____ Data to process
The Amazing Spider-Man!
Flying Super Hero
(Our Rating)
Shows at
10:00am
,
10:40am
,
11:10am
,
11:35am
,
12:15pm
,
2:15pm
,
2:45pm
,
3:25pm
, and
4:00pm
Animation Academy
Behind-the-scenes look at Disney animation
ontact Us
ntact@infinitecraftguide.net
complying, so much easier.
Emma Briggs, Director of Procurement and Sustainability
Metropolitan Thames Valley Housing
________
____ Data to process
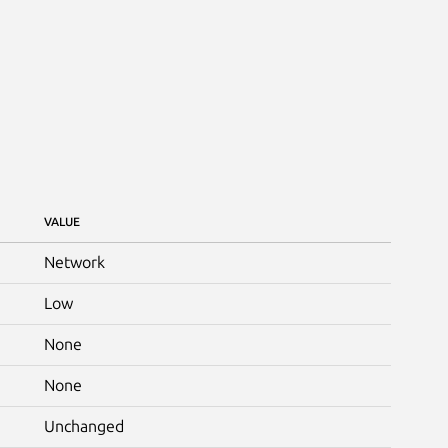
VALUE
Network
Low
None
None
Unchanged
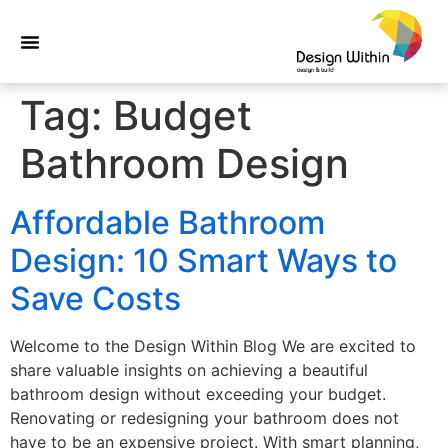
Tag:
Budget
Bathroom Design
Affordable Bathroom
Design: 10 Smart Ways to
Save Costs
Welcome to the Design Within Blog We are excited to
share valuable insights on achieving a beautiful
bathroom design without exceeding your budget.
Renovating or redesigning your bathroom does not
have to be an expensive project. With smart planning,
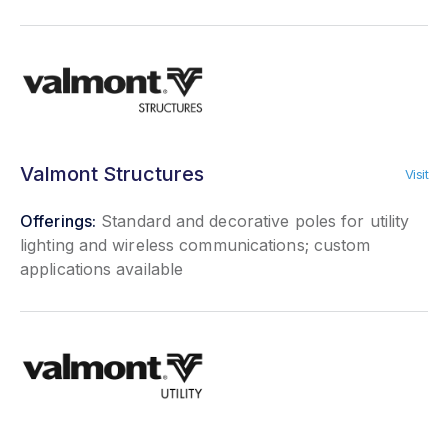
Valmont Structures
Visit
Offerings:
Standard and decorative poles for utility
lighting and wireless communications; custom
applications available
________
____ Data to process
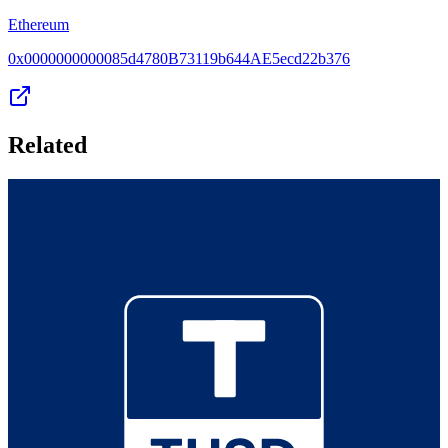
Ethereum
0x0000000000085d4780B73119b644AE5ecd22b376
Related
________
**Task**
In the listing above, find the line with "Behind-the-scenes look at Disney animation" and the line with "Metropolitan Thames Valley Housing"; set down exactly those two lines and every line between them, nothing more.

**Solution to this problem**
Behind-the-scenes look at Disney animation
ontact Us
ntact@infinitecraftguide.net
complying, so much easier.
Emma Briggs, Director of Procurement and Sustainability
Metropolitan Thames Valley Housing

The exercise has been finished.